### Source data
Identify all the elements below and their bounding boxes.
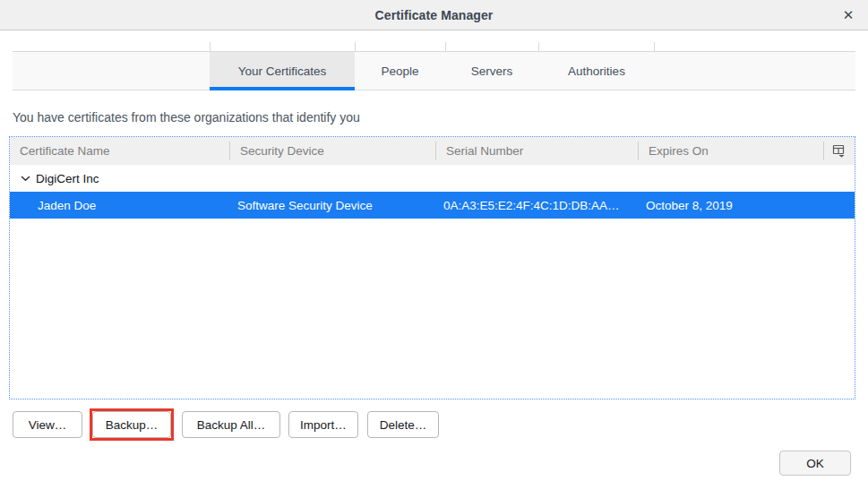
- close-icon[interactable]: ✕: [836, 0, 861, 30]
- chevron-down-icon[interactable]: [21, 176, 32, 182]
- cell-expires-on: October 8, 2019: [639, 199, 824, 212]
- column-header-security-device[interactable]: Security Device: [230, 137, 436, 165]
- import-button[interactable]: Import…: [288, 411, 358, 438]
- column-header-expires-on[interactable]: Expires On: [639, 137, 824, 165]
- column-header-serial-number[interactable]: Serial Number: [436, 137, 639, 165]
- tab-list: Your Certificates People Servers Authori…: [210, 52, 655, 90]
- cell-certificate-name: Jaden Doe: [10, 199, 230, 212]
- column-picker-button[interactable]: [824, 137, 855, 165]
- tab-servers[interactable]: Servers: [445, 52, 538, 90]
- table-body: DigiCert Inc Jaden Doe Software Security…: [10, 165, 855, 219]
- view-button[interactable]: View…: [13, 411, 82, 438]
- tab-strip: Your Certificates People Servers Authori…: [13, 51, 855, 90]
- cell-security-device: Software Security Device: [230, 199, 436, 212]
- column-header-certificate-name[interactable]: Certificate Name: [10, 137, 230, 165]
- group-name: DigiCert Inc: [36, 172, 99, 185]
- certificate-table[interactable]: Certificate Name Security Device Serial …: [9, 136, 855, 399]
- tab-authorities-label: Authorities: [568, 64, 625, 78]
- backup-all-button[interactable]: Backup All…: [182, 411, 280, 438]
- tab-servers-label: Servers: [471, 64, 513, 78]
- cell-serial-number: 0A:A3:E5:E2:4F:4C:1D:DB:AA…: [436, 199, 639, 212]
- certificate-row-selected[interactable]: Jaden Doe Software Security Device 0A:A3…: [10, 192, 855, 219]
- tab-your-certificates-label: Your Certificates: [238, 64, 327, 78]
- delete-button[interactable]: Delete…: [367, 411, 439, 438]
- window-title: Certificate Manager: [375, 8, 494, 22]
- column-picker-icon: [832, 144, 847, 158]
- titlebar: Certificate Manager ✕: [0, 0, 868, 30]
- tab-people[interactable]: People: [355, 52, 445, 90]
- tab-your-certificates[interactable]: Your Certificates: [210, 52, 355, 90]
- group-row-digicert[interactable]: DigiCert Inc: [10, 165, 855, 192]
- intro-text: You have certificates from these organiz…: [13, 110, 360, 125]
- tab-people-label: People: [381, 64, 418, 78]
- ok-button[interactable]: OK: [779, 451, 851, 476]
- tab-authorities[interactable]: Authorities: [538, 52, 655, 90]
- active-tab-underline: [210, 87, 355, 90]
- backup-button[interactable]: Backup…: [92, 411, 171, 438]
- table-header: Certificate Name Security Device Serial …: [10, 137, 855, 165]
- backup-highlight-annotation: Backup…: [90, 408, 174, 441]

### Task brief
What lines in the data hold the word "Backup"? Return them.

### Response for this exercise
- backup-all-button[interactable]: Backup All…: [182, 411, 280, 438]
- backup-button[interactable]: Backup…: [92, 411, 171, 438]
- backup-highlight-annotation: Backup…: [90, 408, 174, 441]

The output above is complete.